One of the MJA article’s co-authors, Dr Frank Beard, of the National Centre for Immunisation Research and Surveillance (NCIRS), told InSight+:
“COVID-19 should focus peoples’ attention on the importance of being able to accurately monitor the uptake and impact of the biggest national immunisation program we’ve ever conducted.
“The options we propose are certainly complex, but the barriers are not insurmountable if sufficient effort and resources are put into it,” he added. “Routine linkage of national data including immunisation registers is done successfully in Scandinavia.”
Data linkage would enable researchers to accurately assess what proportion of people vaccinated for COVID-19 went on to be hospitalised for the disease compared with those who were not vaccinated, he added.
Associate Professor Margie Danchin, clinician scientist and immunisation expert at Murdoch Children’s Research Institute and co-author of the article, told InSight+:
“Adding data on medical risk factors to the register is a critical change that needs to occur.
“Without it, our ability to evaluate the effectiveness of the COVID-19 vaccination program and other programs such as maternal immunisation is hampered, because we can’t clearly delineate the denominator.”
While COVID-19 has brought an urgency to the issue, adding medical risk data to the register is something many working in immunisation have long sought. Current estimates of vaccine coverage in pregnant women and at-risk children are based on a patchwork of state-based perinatal datasets and patient/carer surveys which are likely to be subject to recall bias.
The limited available data suggest there is much work to be done in both of these cohorts (here and here) to boost influenza vaccine uptake, the MJA authors noted.
“Strategies to improve uptake, such as reminders or prompts for clinicians or text messages from clinicians to patients, will not be optimal without accurate vaccination data”, they wrote.
They also noted challenges assessing compliance with the new meningococcal and pneumococcal vaccination schedules for at-risk children, introduced in July 2020.
“Both patients and medical practitioners need capacity to track [vaccine] receipt, ensuring that the most vulnerable people receive the recommended vaccines, and avoid unnecessary repeat vaccinations,” they wrote.
The AIR has only existed as a whole-of-life register since 2016, when it replaced the Australian Childhood Immunisation Register, which only recorded vaccines in children up to 7 years of age.
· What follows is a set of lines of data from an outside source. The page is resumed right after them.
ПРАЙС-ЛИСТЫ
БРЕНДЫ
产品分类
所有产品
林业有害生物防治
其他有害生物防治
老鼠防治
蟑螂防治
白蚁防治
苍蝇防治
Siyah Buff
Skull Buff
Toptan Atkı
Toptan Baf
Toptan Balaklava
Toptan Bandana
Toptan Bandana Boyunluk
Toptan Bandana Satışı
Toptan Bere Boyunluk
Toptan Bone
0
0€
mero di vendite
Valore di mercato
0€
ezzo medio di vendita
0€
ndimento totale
The register records patient age and Aboriginal or Torres Strait Islander status. A tick box was also added to the register in December 2020 for immunisation providers to flag “at-risk” patients.
Dr Beard commented:
“While [the tick box] is a step forward, because of its generic nature, it is likely to be of limited usefulness in evaluating vaccine uptake in specific medically at-risk population groups for which there are targeted vaccination programs under the NIP.”
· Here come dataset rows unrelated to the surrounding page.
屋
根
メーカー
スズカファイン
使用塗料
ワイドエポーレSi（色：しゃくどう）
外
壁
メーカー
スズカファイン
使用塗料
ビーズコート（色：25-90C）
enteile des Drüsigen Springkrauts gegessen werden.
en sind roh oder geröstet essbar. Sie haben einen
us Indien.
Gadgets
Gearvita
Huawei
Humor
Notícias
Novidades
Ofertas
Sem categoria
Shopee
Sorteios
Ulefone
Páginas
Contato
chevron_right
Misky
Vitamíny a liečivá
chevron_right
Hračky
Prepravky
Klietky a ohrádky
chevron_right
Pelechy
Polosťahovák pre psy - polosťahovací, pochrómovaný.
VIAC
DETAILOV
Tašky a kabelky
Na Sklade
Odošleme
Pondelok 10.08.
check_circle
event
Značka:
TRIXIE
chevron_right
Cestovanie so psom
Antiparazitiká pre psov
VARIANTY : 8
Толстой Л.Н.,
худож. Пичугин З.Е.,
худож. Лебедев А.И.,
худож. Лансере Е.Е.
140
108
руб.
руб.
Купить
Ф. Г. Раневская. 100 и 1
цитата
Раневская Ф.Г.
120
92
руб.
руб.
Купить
The Department of Health has not expressed any intentions to update the AIR to include data on specific medical risk factors.
A Department of Health spokesperson told InSight+:
“Vaccination providers cannot record on the AIR which additional vaccines may be required or why an individual is considered medically at risk or part of a special risk group.
“Recording in the AIR that an individual is considered medically at risk or part of a special risk group [using the generic tick box] will prompt vaccination providers to discuss an individual’s circumstances and administer vaccines appropriate to their individual needs as recommended by the Australian Immunisation Handbook.”